#### Task instructions
Beginning with the line below that contains "La siguiente tabla" and ending with the line that contains "études cliniques dans", retype every line exactly. Pictures are not copied.

#### Collected data
........
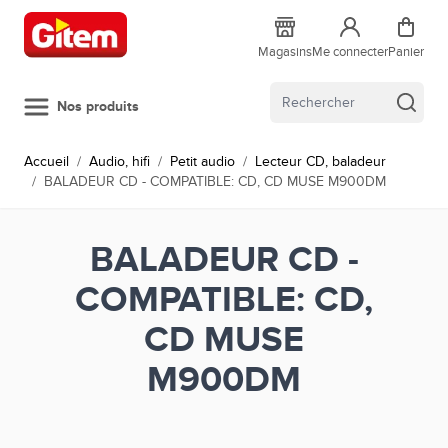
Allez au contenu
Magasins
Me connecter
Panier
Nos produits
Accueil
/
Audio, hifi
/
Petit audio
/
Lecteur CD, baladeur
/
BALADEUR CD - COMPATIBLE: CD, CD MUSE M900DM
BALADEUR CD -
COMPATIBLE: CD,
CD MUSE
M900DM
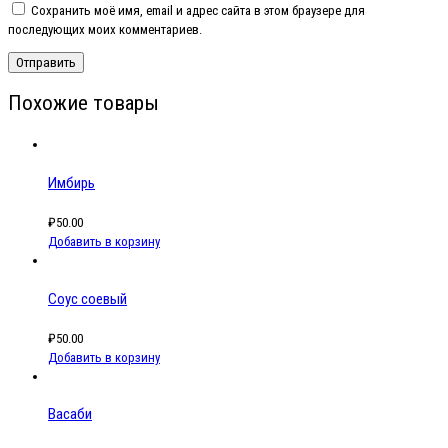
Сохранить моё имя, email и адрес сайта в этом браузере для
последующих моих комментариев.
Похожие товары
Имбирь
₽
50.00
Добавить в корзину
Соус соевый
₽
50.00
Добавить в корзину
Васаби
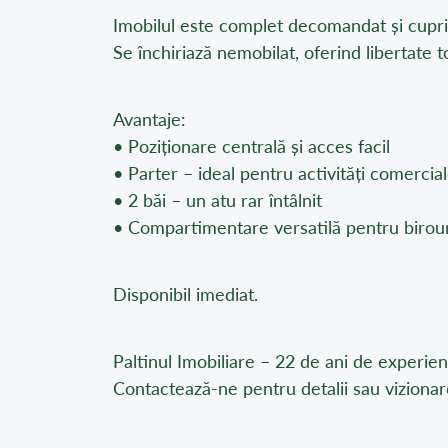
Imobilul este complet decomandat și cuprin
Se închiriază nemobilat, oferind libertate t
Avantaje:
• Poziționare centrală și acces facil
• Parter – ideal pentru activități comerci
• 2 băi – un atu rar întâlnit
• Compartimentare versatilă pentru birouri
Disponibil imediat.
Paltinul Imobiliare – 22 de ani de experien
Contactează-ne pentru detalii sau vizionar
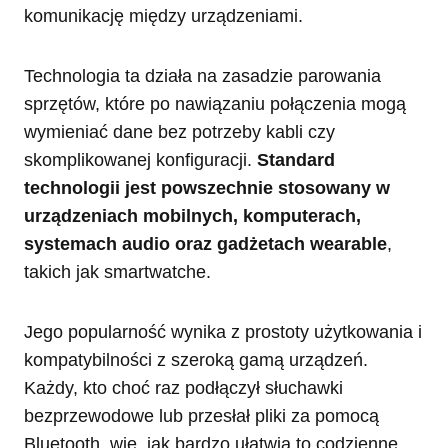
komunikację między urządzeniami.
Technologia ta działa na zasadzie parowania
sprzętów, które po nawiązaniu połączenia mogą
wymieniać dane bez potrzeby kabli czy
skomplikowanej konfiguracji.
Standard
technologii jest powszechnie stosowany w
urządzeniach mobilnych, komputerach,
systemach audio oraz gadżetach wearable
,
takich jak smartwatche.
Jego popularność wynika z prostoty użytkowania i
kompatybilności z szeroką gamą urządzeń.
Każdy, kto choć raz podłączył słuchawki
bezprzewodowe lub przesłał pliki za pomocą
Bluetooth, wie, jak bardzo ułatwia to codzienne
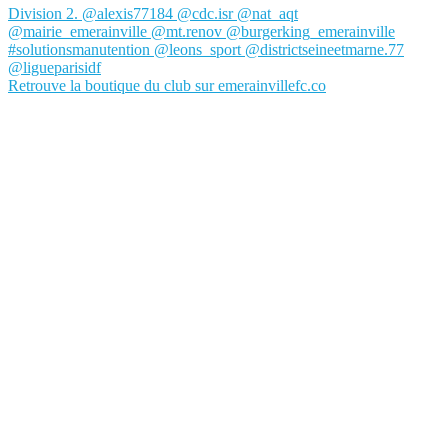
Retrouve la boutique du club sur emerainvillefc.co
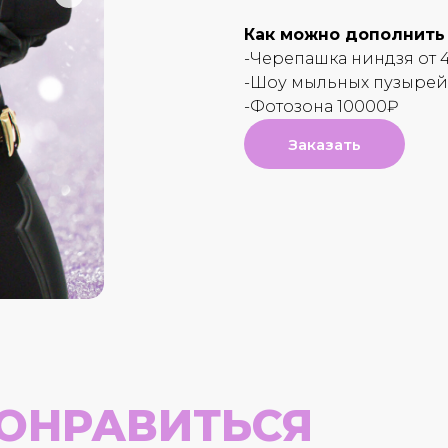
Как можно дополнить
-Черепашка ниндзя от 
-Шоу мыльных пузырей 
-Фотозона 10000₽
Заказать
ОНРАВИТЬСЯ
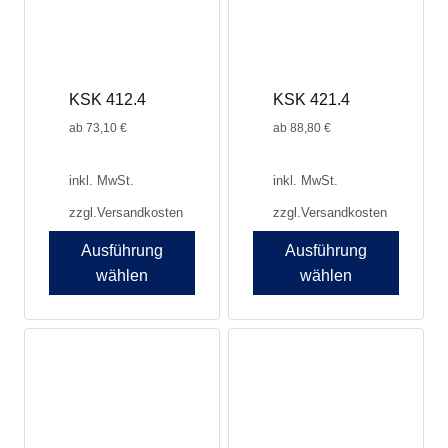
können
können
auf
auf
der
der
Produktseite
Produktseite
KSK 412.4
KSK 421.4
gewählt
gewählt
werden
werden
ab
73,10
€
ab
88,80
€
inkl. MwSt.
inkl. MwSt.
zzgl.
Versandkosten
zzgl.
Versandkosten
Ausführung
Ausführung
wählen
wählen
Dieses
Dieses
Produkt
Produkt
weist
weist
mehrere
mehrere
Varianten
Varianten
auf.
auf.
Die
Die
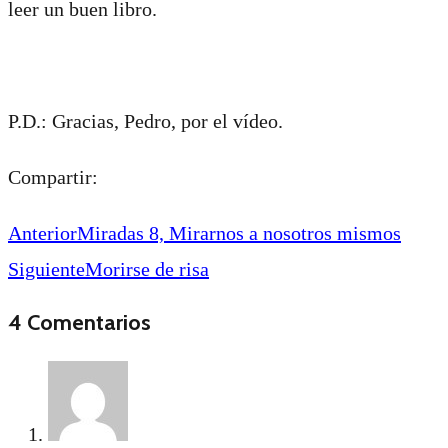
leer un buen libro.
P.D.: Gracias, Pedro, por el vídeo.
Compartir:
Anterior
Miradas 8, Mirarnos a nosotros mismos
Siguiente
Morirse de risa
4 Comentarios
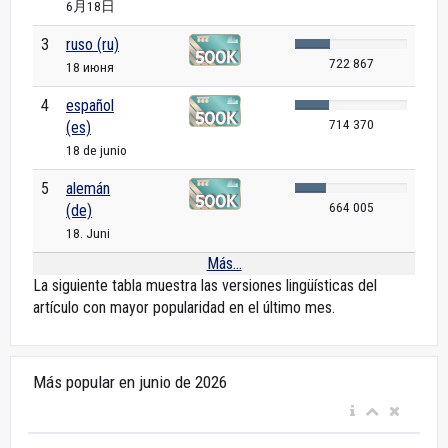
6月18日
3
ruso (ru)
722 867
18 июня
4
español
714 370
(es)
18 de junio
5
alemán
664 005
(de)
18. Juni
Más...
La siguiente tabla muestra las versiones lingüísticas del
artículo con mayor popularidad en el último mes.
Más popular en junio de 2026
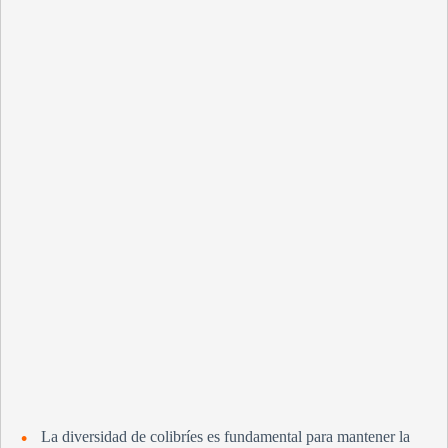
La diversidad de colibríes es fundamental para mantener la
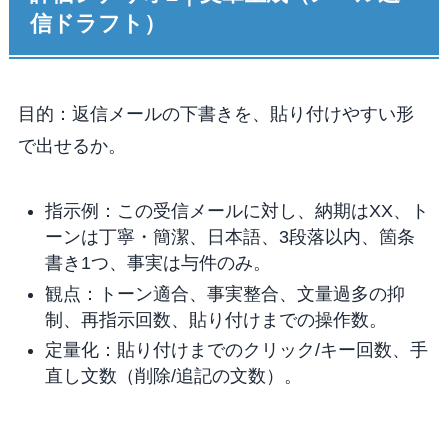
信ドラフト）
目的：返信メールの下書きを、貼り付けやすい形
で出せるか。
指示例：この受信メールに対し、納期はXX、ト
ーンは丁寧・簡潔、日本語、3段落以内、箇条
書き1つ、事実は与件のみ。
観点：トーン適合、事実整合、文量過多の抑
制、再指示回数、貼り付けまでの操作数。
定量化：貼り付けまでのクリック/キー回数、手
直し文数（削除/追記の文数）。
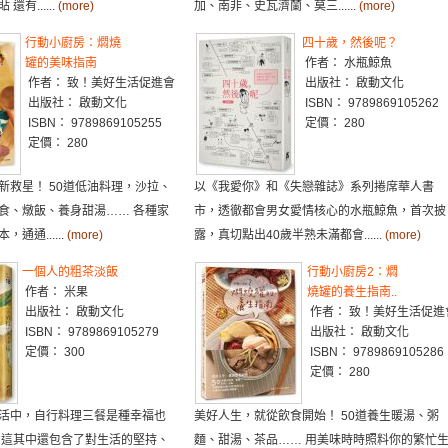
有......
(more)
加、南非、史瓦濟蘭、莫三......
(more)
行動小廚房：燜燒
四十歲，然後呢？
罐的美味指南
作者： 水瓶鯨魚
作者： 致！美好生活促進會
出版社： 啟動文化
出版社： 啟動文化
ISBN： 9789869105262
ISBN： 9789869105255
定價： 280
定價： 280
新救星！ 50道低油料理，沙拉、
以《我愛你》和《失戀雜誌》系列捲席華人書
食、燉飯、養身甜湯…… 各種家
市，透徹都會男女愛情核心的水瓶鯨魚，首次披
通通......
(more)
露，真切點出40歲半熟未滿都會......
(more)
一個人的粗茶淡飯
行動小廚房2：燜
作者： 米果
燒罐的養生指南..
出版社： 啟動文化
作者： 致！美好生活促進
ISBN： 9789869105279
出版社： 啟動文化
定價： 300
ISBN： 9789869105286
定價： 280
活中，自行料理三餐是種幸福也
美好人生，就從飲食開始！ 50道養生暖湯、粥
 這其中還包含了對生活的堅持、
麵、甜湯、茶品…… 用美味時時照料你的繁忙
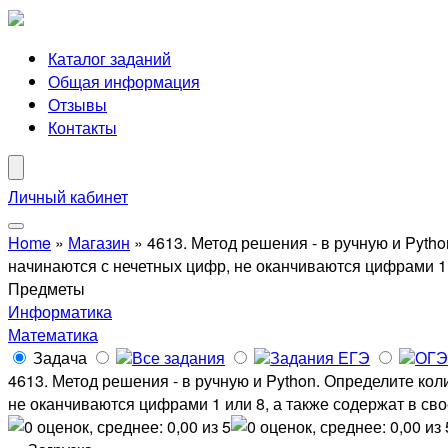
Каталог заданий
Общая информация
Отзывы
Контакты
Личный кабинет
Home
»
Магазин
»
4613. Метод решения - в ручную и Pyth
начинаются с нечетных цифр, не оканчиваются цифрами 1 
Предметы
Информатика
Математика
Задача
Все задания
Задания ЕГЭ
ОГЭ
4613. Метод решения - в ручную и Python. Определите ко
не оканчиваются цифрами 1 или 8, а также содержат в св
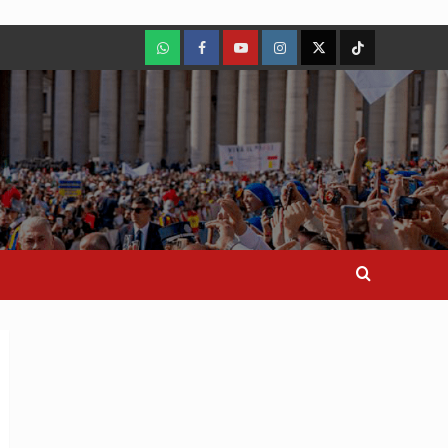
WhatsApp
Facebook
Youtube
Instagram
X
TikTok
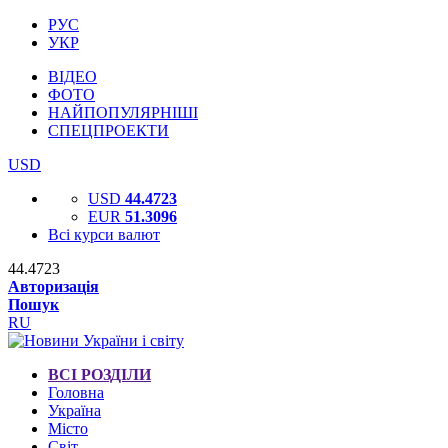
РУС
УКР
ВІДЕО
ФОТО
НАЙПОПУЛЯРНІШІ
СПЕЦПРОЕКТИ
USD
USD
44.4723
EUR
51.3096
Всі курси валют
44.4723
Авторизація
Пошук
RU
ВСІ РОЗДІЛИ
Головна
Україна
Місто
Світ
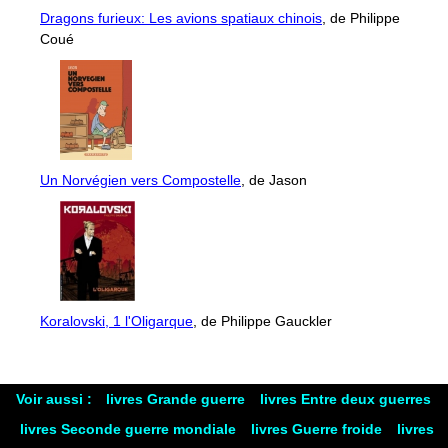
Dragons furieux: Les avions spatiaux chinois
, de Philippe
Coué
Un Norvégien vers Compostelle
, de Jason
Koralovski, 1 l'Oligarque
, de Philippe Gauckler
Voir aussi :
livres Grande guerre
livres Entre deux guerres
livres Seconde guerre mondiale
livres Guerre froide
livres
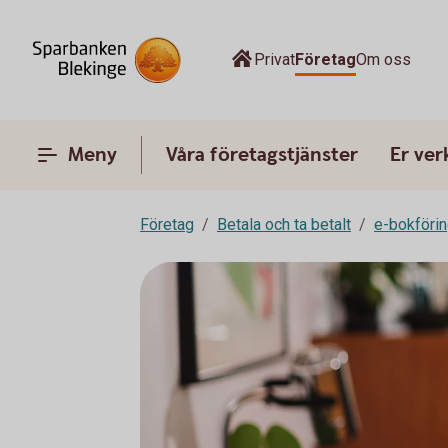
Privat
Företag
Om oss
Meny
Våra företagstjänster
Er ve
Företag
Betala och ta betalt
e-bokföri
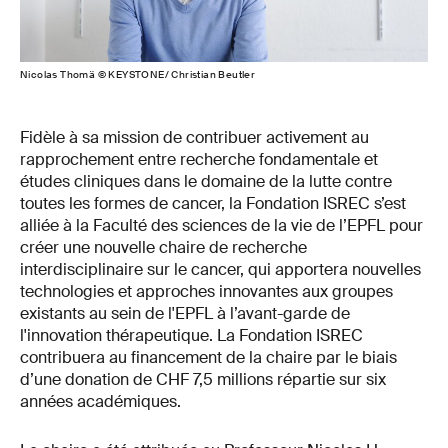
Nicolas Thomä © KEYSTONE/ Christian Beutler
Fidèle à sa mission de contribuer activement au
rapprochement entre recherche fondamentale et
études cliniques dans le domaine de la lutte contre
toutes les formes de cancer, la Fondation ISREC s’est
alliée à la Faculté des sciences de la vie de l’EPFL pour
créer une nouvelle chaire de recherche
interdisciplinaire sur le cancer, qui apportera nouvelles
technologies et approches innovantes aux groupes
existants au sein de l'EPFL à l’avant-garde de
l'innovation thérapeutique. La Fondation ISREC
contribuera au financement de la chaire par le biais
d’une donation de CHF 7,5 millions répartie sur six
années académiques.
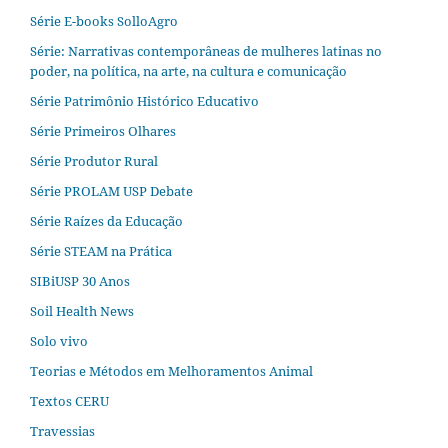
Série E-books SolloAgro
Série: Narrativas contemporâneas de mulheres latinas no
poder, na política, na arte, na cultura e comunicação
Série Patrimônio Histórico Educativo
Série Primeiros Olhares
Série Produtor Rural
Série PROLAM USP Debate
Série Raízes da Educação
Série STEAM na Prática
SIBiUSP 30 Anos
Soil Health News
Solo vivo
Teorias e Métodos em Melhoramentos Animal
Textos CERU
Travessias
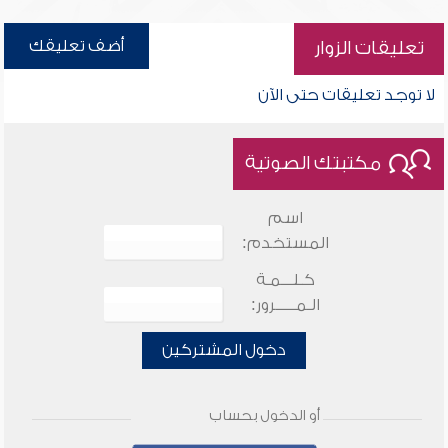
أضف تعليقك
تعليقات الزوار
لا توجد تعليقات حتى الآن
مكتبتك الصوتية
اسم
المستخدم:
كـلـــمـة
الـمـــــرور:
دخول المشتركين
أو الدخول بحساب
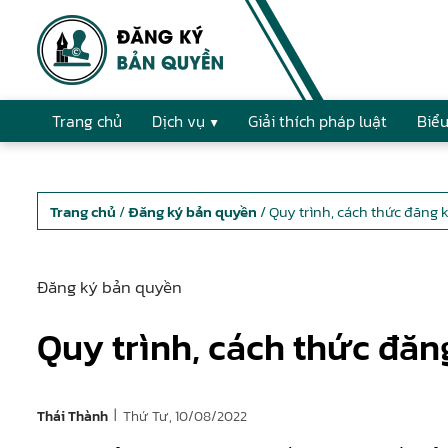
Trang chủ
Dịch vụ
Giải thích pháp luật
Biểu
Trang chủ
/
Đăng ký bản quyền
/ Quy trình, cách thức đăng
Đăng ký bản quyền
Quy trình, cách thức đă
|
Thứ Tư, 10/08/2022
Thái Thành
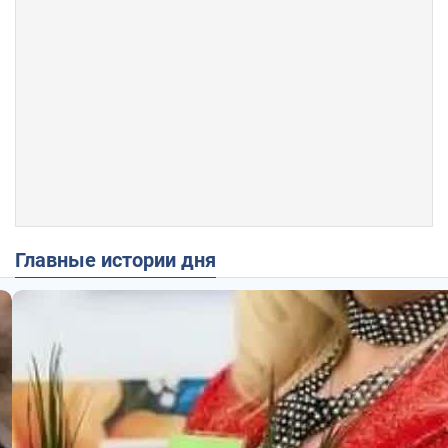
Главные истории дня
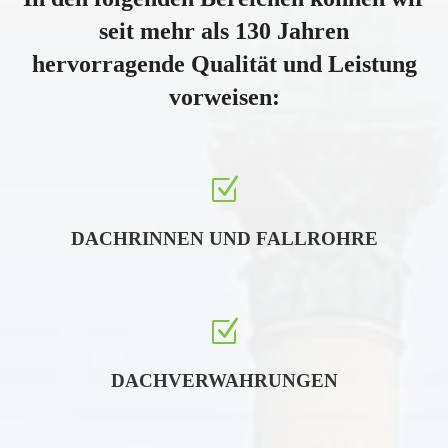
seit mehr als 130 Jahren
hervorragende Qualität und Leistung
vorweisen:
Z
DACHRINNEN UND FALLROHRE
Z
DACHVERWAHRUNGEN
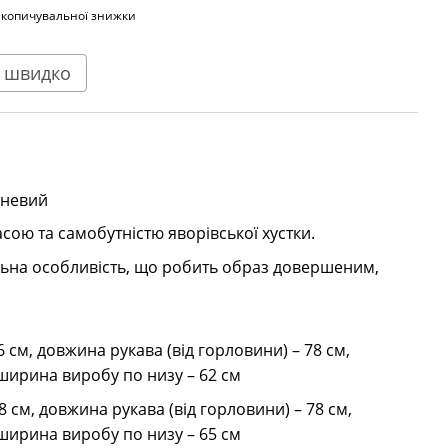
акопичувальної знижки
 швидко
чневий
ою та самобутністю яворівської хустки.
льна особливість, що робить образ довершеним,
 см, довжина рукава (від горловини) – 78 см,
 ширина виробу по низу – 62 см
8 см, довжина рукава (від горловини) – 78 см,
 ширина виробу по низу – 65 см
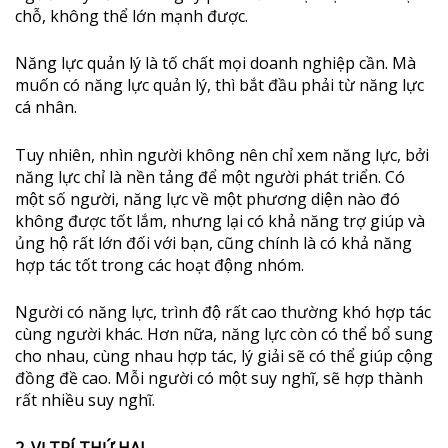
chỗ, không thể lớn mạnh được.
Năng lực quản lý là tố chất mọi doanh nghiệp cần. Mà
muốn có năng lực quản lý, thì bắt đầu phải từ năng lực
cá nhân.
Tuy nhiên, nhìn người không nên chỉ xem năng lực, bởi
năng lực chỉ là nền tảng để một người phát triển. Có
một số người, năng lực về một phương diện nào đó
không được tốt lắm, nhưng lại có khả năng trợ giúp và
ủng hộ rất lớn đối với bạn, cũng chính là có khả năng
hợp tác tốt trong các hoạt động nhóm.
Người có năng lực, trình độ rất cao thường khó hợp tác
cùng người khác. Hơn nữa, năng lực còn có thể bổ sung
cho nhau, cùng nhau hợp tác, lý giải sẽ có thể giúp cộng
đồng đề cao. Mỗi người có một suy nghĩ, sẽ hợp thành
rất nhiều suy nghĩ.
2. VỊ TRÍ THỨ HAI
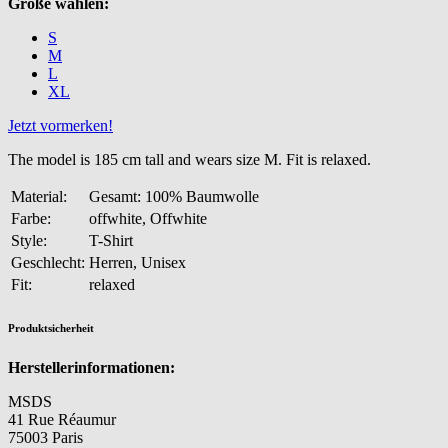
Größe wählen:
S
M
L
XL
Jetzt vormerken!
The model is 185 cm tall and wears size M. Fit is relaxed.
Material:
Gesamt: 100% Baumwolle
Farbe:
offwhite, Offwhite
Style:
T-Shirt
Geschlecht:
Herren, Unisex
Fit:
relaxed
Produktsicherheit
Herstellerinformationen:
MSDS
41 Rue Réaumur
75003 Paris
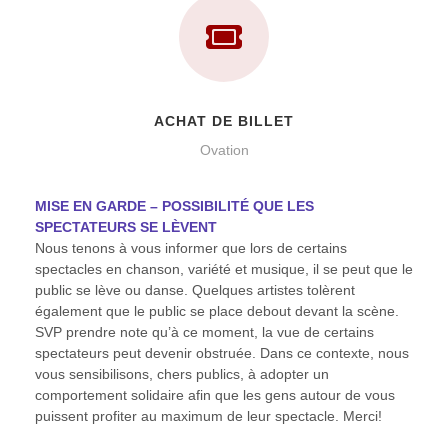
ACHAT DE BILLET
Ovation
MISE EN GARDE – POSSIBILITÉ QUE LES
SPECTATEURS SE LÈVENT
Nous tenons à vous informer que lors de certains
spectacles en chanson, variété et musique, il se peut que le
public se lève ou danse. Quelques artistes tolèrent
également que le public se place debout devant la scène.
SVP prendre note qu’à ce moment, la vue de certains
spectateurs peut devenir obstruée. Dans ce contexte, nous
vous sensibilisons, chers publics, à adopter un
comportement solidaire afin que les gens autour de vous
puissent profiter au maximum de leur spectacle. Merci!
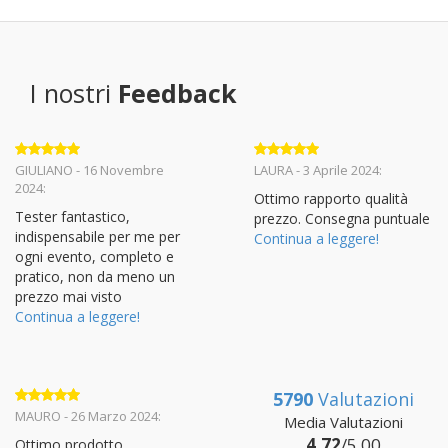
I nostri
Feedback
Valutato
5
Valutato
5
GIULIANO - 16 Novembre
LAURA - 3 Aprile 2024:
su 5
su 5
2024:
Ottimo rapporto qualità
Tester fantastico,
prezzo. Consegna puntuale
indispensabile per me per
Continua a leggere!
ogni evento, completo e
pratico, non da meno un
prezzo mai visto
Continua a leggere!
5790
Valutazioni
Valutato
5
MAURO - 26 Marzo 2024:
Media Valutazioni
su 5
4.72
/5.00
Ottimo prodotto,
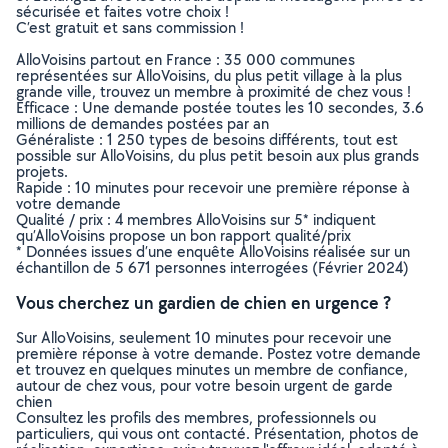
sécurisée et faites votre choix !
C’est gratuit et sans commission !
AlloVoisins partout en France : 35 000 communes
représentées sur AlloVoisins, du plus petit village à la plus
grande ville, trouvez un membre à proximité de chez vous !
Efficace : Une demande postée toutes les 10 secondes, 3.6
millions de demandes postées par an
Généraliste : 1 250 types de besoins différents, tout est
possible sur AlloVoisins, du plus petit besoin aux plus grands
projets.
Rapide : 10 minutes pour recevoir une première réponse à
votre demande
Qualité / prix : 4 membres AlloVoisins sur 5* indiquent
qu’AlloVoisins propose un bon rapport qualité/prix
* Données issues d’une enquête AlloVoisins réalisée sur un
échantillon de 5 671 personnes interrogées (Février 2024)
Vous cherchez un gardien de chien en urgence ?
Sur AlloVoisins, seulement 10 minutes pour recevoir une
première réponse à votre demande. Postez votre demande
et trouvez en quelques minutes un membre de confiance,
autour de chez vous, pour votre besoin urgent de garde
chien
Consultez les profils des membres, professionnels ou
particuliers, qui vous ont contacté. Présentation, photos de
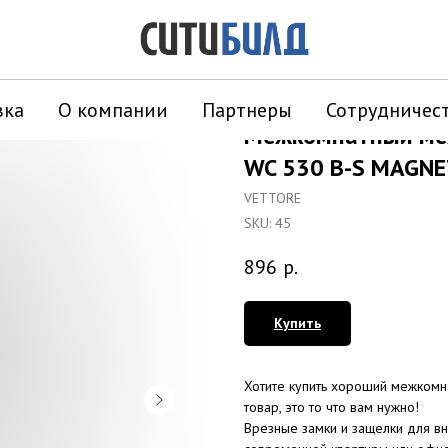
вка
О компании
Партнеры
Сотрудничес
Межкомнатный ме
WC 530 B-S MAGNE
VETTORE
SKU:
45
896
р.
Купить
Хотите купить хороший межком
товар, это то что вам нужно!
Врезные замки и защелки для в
........
#### Your response
La siguiente tabla muestra las versiones lingüísticas del
artículo con mayor popularidad en el último mes.
Más popular en junio de 2026
La diversidad de colibríes es fundamental para mantener la
信ドラフト）
目的：返信メールの下書きを、貼り付けやすい形
で出せるか。
指示例：この受信メールに対し、納期はXX、ト
ーンは丁寧・簡潔、日本語、3段落以内、箇条
書き1つ、事実は与件のみ。
観点：トーン適合、事実整合、文量過多の抑
制、再指示回数、貼り付けまでの操作数。
定量化：貼り付けまでのクリック/キー回数、手
直し文数（削除/追記の文数）。
有......
(more)
加、南非、史瓦濟蘭、莫三......
(more)
行動小廚房：燜燒
四十歲，然後呢？
罐的美味指南
作者： 水瓶鯨魚
作者： 致！美好生活促進會
出版社： 啟動文化
出版社： 啟動文化
ISBN： 9789869105262
ISBN： 9789869105255
定價： 280
定價： 280
新救星！ 50道低油料理，沙拉、
以《我愛你》和《失戀雜誌》系列捲席華人書
食、燉飯、養身甜湯…… 各種家
市，透徹都會男女愛情核心的水瓶鯨魚，首次披
通通......
(more)
露，真切點出40歲半熟未滿都會......
(more)
一個人的粗茶淡飯
行動小廚房2：燜
作者： 米果
燒罐的養生指南..
出版社： 啟動文化
作者： 致！美好生活促進
ISBN： 9789869105279
出版社： 啟動文化
定價： 300
ISBN： 9789869105286
定價： 280
活中，自行料理三餐是種幸福也
美好人生，就從飲食開始！ 50道養生暖湯、粥
 這其中還包含了對生活的堅持、
麵、甜湯、茶品…… 用美味時時照料你的繁忙
Каталог заданий
Общая информация
Отзывы
Контакты
Личный кабинет
Home
»
Магазин
»
4613. Метод решения - в ручную и Pyth
начинаются с нечетных цифр, не оканчиваются цифрами 1 
Предметы
Информатика
Математика
Задача
Все задания
Задания ЕГЭ
ОГЭ
4613. Метод решения - в ручную и Python. Определите ко
не оканчиваются цифрами 1 или 8, а также содержат в св
WhatsApp
Facebook
Youtube
Instagram
X
TikTok
РУС
УКР
ВІДЕО
ФОТО
НАЙПОПУЛЯРНІШІ
СПЕЦПРОЕКТИ
USD
USD
44.4723
EUR
51.3096
Всі курси валют
44.4723
Авторизація
Пошук
RU
ВСІ РОЗДІЛИ
Головна
Україна
Місто
Світ
Dragons furieux: Les avions spatiaux chinois
, de Philippe
Coué
Un Norvégien vers Compostelle
, de Jason
Koralovski, 1 l'Oligarque
, de Philippe Gauckler
Voir aussi :
livres Grande guerre
livres Entre deux guerres
livres Seconde guerre mondiale
livres Guerre froide
livres
Privat
Företag
Om oss
Meny
Våra företagstjänster
Er ve
Företag
Betala och ta betalt
e-bokföri
Nicolas Thomä © KEYSTONE/ Christian Beutler
Fidèle à sa mission de contribuer activement au
rapprochement entre recherche fondamentale et
études cliniques dans le domaine de la lutte contre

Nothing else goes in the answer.